Influence of the Nogales International Wastewater Treatment Plant on the Santa Cruz River
     Future water supplies are heavily dependent on the flow and quality of the treated water that leaves wastewater treatment plants. Although this effluent is treated, in some instances the treatment processes do not successfully remove harmful contaminants. The Nogales International Wastewater Treatment Plant releases treated wastewater from both Nogales, Arizona and Nogales, Sonora, Mexico into the Santa Cruz River, potentially putting environmental and human health at risk. Due to the industrial demographic of the region, outdated infrastructure, and lack of data, the treatment facility and the treated effluent are an important area of study.
     To better understand how the treated effluent is affecting the river, data were used from existing water quality databases and effluent flow reports from 2008 to 2015. To address how flow quantity has changed during drought periods, effluent flows were compared to historical flood data produced by the USGS.  To determine any exceedance in water quality standards, given the environmental and recreational use of the river, water quality reports produced by the International Boundary and Water Commission were examined and analyzed to understand the threat of past exceedances of contaminants such as nickel, cadmium, and cyanide.
     Preliminary results showed that spikes in effluent flow corresponded with large rainfall events. This finding indicates that there might have been exfiltration of raw sewage from existing infrastructure into the subsurface during dry periods due to a decline in the water table depth given current drought conditions. Flow totals also showed that the majority of the effluent was produced in Nogales, Sonora, suggesting that the industrial areas of the state could greatly contribute to water quality problems. Although the quality of water has been relatively pristine, recent exceedances in cadmium and nickel could threaten surface soils and wildlife, as well as subsurface water supplies.

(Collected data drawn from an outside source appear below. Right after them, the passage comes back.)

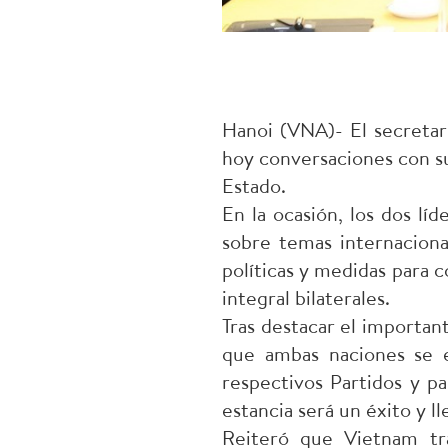
Hanoi (VNA)- El secretar
hoy conversaciones con su
Estado.
En la ocasión, los dos lí
sobre temas internaciona
políticas y medidas para c
integral bilaterales.
Tras destacar el important
que ambas naciones se e
respectivos Partidos y p
estancia será un éxito y l
Reiteró que Vietnam tra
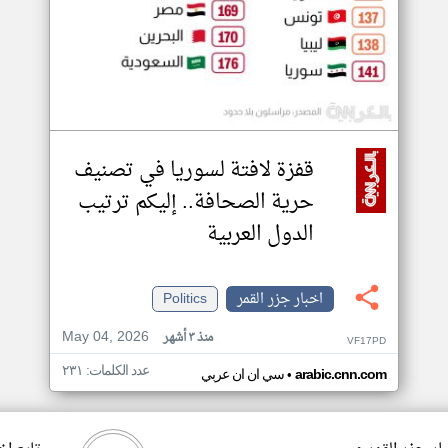
قفزة لافتة لسوريا في تصنيف
حرية الصحافة.. إليكم ترتيب
الدول العربية
اخبار جزر القمر
Politics
May 04, 2026
منذ ٣ أشهر
VF17PD
عدد الكلمات: ٢٣١
•
arabic.cnn.com
سي ان ان عربي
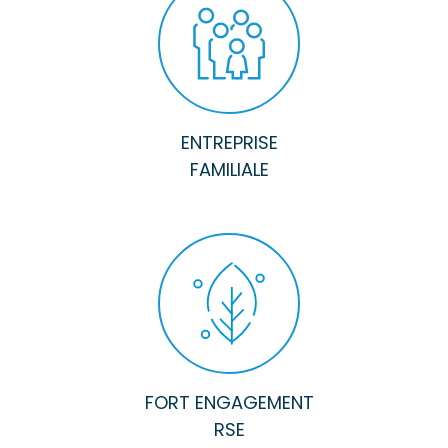
ENTREPRISE
FAMILIALE
FORT ENGAGEMENT
RSE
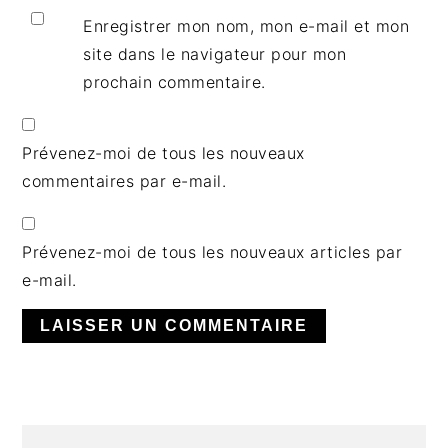
Enregistrer mon nom, mon e-mail et mon
site dans le navigateur pour mon
prochain commentaire.
Prévenez-moi de tous les nouveaux
commentaires par e-mail.
Prévenez-moi de tous les nouveaux articles par
e-mail.
BARRE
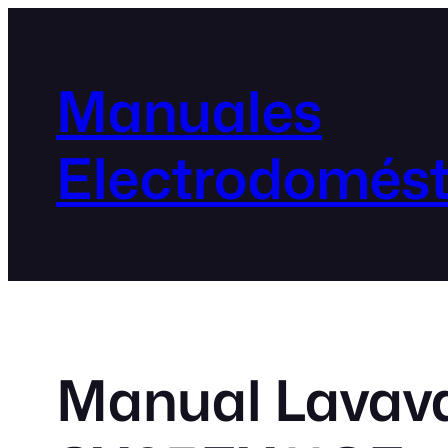
Manuales
Electrodomést
Manual Lavava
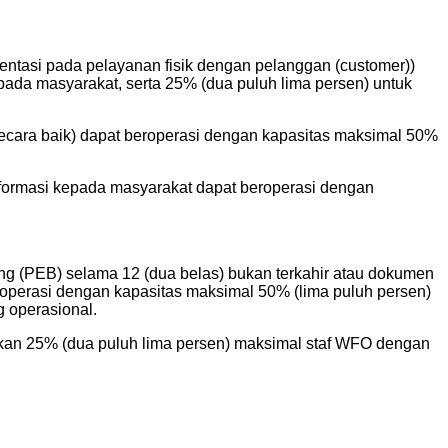
entasi pada pelayanan fisik dengan pelanggan (customer))
pada masyarakat, serta 25% (dua puluh lima persen) untuk
secara baik) dapat beroperasi dengan kapasitas maksimal 50%
n informasi kepada masyarakat dapat beroperasi dengan
ng (PEB) selama 12 (dua belas) bukan terkahir atau dokumen
eroperasi dengan kapasitas maksimal 50% (lima puluh persen)
g operasional.
ukan 25% (dua puluh lima persen) maksimal staf WFO dengan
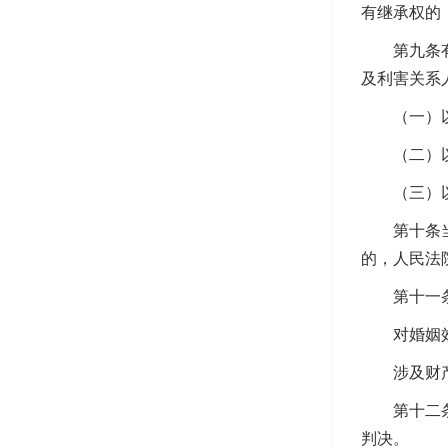
有继承权的
第九条有权
及利害关系
（一）以重
（二）以未
（三）以有
第十条当事
的，人民法
第十一条人
对婚姻效力
涉及财产分
第十二条人
判决。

     Without proper wastewater treatment for effluent flowing into the Santa Cruz River, the well-being of the river could severely decline. Although outreach to stakeholders across the border and updated infrastructure has improved the quality of water in the river, there are still many areas to improve upon as the demand for treated wastewater increases, including proper disposable of harmful contaminants and continued maintenance of treatment processes. To identify opportunities for improvement, further studies should examine the specific fate of each contaminant present in the effluent.